Amedore spoke on visiting Germany and their vocational education successes. He said yes to making sure funding for the P-Tech program is permanent.
“Why not start allowing our students to work with their hands, their mind and a little bit of back muscle in the classroom to make learning experience three-dimensional and not just continue to teach a test, but they’re creating something,” Amedore said.
Butler said the P-Tech program in Fulton county has been a tremendous success. He also spoke about his 14-year-old grandson who could benefit from a program like the P-Tech program.
“I sincerely believe that your environment influences your ability to succeed,” Butler said.
The third question was on workers compensation and the state budget and what can be done about it.
Amedore said workers compensation was not part of the governor’s proposal in last year’s budget. He said it became a budget issue during the process of negotiating the budget because of the senate majority conference.
“I fought hard to get workers compensation reformed,”Amedore said.
Butler spoke on workers compensation fraud.
“I think that’s an area the state needs to attack more aggressively,” Butler said.
Tedisco said it’s small businesses are the answer that will move the state out of the small recession.
“We’re here to move the obstacles, or help to do that for every single citizen in this room and the 19 and a half billion people in New York state, so you and they can be everything they can be with the god given talents they’ve been given,” Tedisco said. “We’ve got bureaucrats in the state which for some reason want to create busy jobs for themselves. They don’t want to remove obstacles. They want to create obstacles.”
Question four was on state mandates. “Will you and how will you commit to alleviating this situation for our local residents?” Scott asked.
Butler said Medicaid is the mother of all mandates. He said medicaid costs are higher in New York than any other states.
Tedisco spoke on the governor. He said he feels the governor doesn’t like to play well with others sometimes. He said “nothing but crickets” came out of the commission for the mandate relief the governor came up with.
Amedore said sometimes elected officials look at things differently, not with just good intentions. He believes the state should take 100 percent of medicaid costs.
The last question was on highway taxes. “Are you in favor to repeal?” Scott asked.
All three said they were in favor to repeal of highway taxes in the state.

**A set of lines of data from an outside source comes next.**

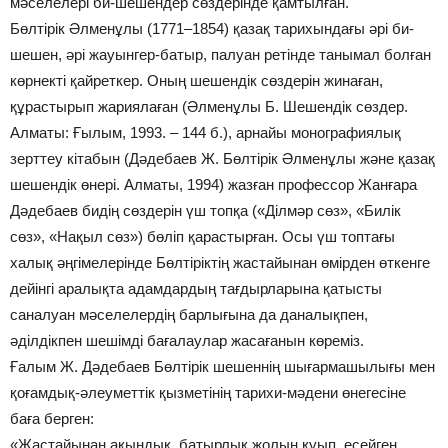
мәселелері би-шешендер сөздерінде қамтылған.
Бөлтірік Әлменұлы (1771–1854) қазақ тарихындағы әрі би-
шешен, әрі жауынгер-батыр, палуан ретінде танымал болған
көрнекті қайреткер. Оның шешендік сөздерін жинаған,
құрастырып жариялаған (Әлменұлы Б. Шешендік сөздер.
Алматы: Ғылым, 1993. – 144 б.), арнайы монографиялық
зерттеу кітабын (Дәдебаев Ж. Бөлтірік Әлменұлы және қазақ
шешендік өнері. Алматы, 1994) жазған профессор Жанғара
Дәдебаев бидің сөздерін үш топқа («Ділмәр сөз», «Билік
сөз», «Нақыл сөз») бөліп қарастырған. Осы үш топтағы
халық әңгімелерінде Бөлтіріктің жастайынан өмірден өткенге
дейінгі аралықта адамдардың тағдырларына қатысты
саналуан мәселелердің барлығына да даналықпен,
әділдікпен шешімді бағалаулар жасағанын көреміз.
Ғалым Ж. Дәдебаев Бөлтірік шешеннің шығармашылығы мен
қоғамдық-әлеуметтік қызметінің тарихи-мәдени өнегесіне
баға берген:
«Жастайынан ақындық, батырлық жолын қуып, есейген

Butler said if a grocery store must raise prices to make shipments, the cost will often be passed onto the consumer, costing them more money.
Chamber President Mark Kilmer said this was the first time this event was being held. He said there are plans to make this an annual event.
“I think with everything else when you ask people in elected positions, sometimes you get a little bit of a run-around. I think they very honestly said they are in favor of our initiatives here and they see that they see the need for reform,” Kilmer said. “I do agree that it’s hard. You’re working with Albany, working with downstate, upstate, it’s a very complicated state in terms of demographics, but we have to make it work.”